──────── Input material

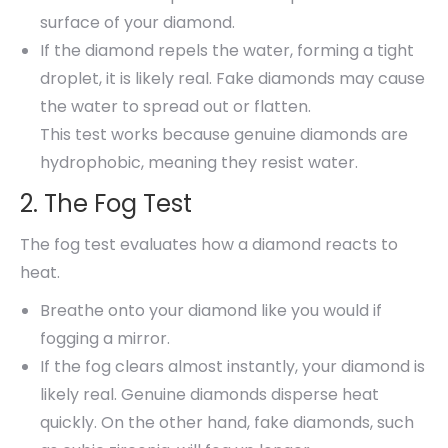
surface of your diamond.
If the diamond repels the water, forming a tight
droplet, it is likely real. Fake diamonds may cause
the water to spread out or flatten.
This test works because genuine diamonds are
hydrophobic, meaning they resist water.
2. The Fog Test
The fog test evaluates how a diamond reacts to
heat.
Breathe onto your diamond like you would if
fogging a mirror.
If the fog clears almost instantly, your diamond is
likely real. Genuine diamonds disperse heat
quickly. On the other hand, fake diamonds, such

────────────────
──────── Input material

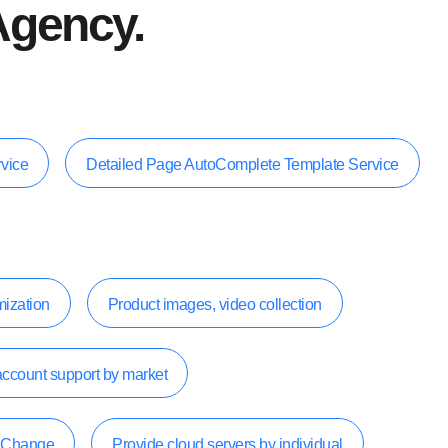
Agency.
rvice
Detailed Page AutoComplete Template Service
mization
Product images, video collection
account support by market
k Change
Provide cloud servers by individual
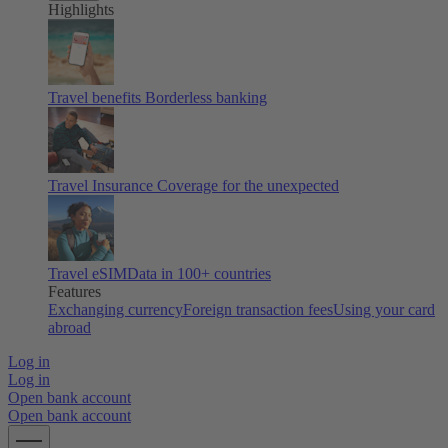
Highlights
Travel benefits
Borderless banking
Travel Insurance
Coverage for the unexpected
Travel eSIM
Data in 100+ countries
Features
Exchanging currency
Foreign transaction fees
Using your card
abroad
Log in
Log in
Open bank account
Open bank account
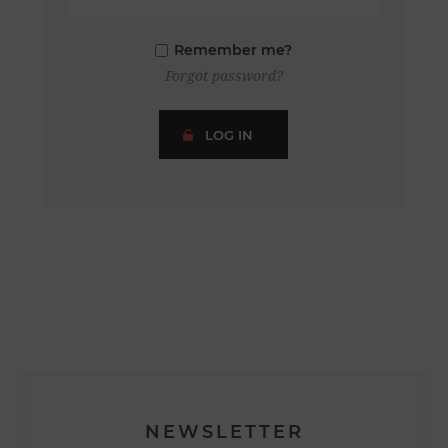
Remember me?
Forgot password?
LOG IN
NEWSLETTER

────────────────

> _Brief_
Among the lines of the data above, find those with the word "likely" and show them.

> _Solution to this problem_
droplet, it is likely real. Fake diamonds may cause
likely real. Genuine diamonds disperse heat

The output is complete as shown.